Transcribed page contents
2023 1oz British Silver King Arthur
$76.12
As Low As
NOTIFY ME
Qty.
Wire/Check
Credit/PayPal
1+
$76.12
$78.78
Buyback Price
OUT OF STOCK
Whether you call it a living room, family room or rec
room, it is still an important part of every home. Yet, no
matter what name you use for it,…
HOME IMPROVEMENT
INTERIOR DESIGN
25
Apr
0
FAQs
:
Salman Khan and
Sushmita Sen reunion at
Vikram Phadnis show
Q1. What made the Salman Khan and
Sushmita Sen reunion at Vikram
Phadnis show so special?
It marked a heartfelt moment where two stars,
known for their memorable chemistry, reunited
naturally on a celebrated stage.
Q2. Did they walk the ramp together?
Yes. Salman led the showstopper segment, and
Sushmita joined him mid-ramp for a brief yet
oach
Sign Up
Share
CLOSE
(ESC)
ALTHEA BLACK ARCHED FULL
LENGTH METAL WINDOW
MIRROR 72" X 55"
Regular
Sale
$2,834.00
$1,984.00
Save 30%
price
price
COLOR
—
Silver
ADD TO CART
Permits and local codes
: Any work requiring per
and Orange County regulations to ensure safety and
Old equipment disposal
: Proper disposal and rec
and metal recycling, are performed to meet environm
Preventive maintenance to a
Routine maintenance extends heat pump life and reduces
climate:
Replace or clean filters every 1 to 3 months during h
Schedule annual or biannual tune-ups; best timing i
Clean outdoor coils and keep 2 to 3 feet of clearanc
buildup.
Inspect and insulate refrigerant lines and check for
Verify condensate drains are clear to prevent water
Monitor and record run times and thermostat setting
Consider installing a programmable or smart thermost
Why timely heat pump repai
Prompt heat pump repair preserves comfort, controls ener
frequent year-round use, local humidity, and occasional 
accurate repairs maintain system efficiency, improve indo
...
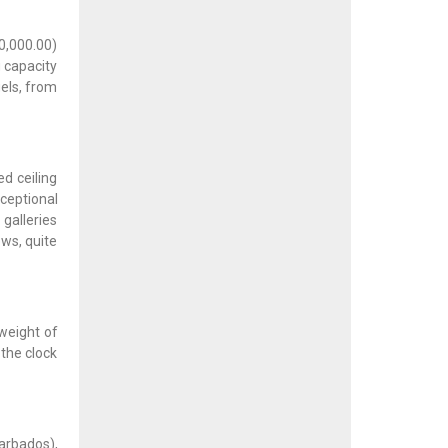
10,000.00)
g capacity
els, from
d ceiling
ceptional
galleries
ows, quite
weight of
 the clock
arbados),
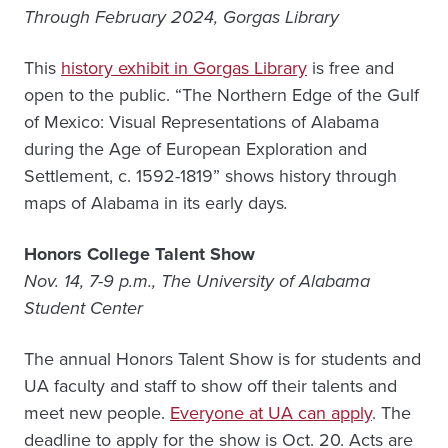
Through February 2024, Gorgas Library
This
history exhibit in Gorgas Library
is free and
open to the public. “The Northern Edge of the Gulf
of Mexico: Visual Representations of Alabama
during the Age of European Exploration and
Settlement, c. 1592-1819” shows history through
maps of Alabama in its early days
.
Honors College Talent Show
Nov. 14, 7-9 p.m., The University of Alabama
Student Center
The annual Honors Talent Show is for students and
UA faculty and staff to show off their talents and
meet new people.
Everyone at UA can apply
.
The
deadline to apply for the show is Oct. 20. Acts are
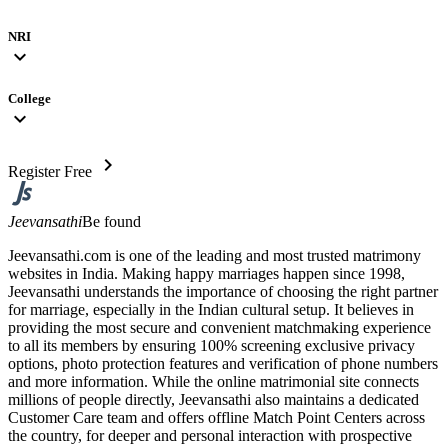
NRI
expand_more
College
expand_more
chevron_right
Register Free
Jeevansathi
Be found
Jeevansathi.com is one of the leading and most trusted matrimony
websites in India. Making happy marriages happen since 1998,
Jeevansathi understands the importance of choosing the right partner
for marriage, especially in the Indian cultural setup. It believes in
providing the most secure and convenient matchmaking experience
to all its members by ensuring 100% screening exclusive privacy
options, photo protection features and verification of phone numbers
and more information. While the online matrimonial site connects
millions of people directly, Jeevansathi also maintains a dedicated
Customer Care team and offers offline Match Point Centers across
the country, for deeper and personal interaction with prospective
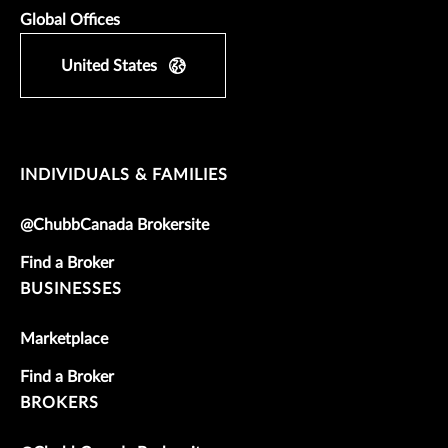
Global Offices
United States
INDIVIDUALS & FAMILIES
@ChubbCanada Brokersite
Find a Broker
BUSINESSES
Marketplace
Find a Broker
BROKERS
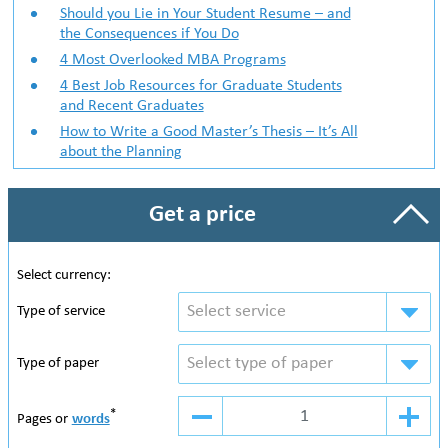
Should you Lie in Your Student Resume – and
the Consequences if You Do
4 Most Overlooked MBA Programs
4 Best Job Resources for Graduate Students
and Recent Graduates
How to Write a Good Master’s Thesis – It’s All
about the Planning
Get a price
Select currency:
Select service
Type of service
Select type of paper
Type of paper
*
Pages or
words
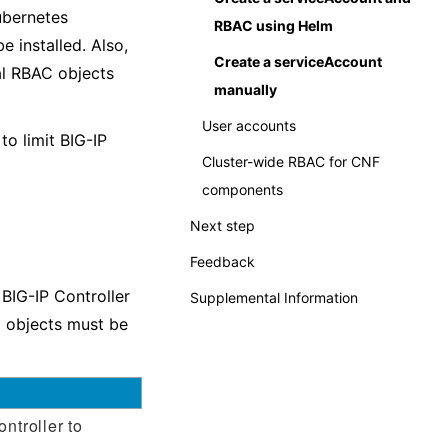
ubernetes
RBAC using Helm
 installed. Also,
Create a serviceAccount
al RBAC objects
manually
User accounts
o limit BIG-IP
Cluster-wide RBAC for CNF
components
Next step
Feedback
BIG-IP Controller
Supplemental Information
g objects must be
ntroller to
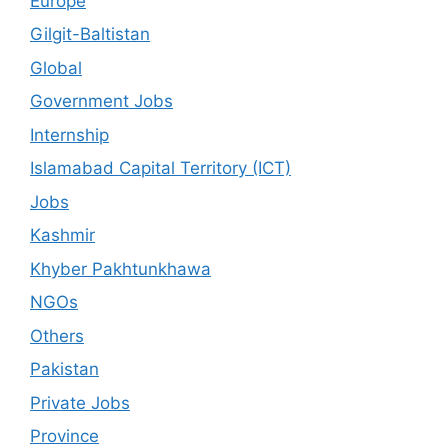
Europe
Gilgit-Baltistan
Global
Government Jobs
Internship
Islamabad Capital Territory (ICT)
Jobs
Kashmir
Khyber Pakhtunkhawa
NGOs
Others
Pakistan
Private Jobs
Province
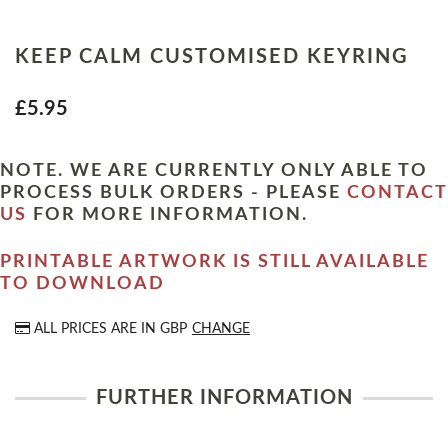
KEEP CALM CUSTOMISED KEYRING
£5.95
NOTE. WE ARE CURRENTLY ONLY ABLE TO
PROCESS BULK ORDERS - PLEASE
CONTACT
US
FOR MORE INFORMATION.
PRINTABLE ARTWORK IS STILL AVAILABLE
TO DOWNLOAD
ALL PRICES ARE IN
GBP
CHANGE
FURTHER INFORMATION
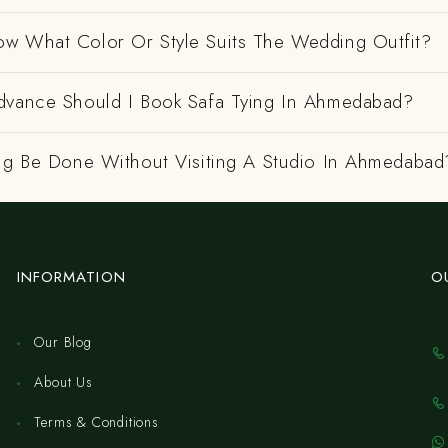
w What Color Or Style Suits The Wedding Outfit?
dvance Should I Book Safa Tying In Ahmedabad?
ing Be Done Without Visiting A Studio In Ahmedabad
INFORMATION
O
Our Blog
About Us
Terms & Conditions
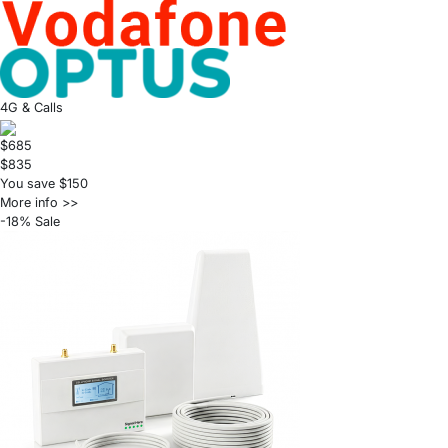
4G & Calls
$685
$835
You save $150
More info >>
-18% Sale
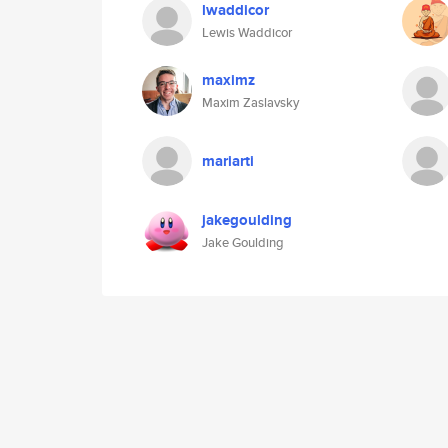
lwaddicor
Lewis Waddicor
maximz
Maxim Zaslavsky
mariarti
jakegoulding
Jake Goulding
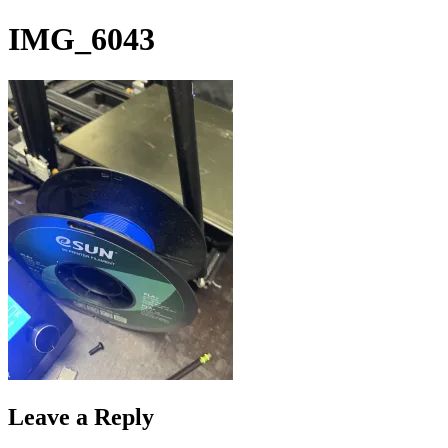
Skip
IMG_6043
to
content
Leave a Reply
...
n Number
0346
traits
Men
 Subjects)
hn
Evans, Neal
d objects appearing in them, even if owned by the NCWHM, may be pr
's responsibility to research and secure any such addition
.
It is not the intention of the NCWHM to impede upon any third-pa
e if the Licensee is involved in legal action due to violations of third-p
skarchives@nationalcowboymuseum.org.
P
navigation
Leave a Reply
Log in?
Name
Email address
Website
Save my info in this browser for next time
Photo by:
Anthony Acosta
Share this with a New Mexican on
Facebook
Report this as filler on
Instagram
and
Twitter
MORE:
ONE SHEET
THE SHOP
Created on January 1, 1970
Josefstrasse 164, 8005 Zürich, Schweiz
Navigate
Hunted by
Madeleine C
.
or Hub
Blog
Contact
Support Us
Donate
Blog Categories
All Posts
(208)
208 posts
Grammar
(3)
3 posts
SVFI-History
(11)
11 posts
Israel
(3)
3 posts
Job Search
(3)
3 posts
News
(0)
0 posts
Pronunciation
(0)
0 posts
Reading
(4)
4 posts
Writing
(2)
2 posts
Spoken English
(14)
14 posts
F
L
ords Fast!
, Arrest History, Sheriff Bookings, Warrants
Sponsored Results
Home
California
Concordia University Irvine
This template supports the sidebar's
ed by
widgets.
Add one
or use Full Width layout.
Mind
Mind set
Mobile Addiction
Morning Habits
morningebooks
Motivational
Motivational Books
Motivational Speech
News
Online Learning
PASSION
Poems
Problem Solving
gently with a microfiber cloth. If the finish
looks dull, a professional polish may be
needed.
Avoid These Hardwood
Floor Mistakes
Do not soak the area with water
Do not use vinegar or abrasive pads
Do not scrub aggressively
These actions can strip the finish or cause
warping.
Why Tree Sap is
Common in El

TASK TO COMPLETE
Would you print, exactly as written, every line above from the one holding "OUT OF STOCK" through the one holding "Sushmita joined him mid-ramp for a brief yet", with both included and no other lines?

TASK ANSWER
OUT OF STOCK
Whether you call it a living room, family room or rec
room, it is still an important part of every home. Yet, no
matter what name you use for it,…
HOME IMPROVEMENT
INTERIOR DESIGN
25
Apr
0
FAQs
:
Salman Khan and
Sushmita Sen reunion at
Vikram Phadnis show
Q1. What made the Salman Khan and
Sushmita Sen reunion at Vikram
Phadnis show so special?
It marked a heartfelt moment where two stars,
known for their memorable chemistry, reunited
naturally on a celebrated stage.
Q2. Did they walk the ramp together?
Yes. Salman led the showstopper segment, and
Sushmita joined him mid-ramp for a brief yet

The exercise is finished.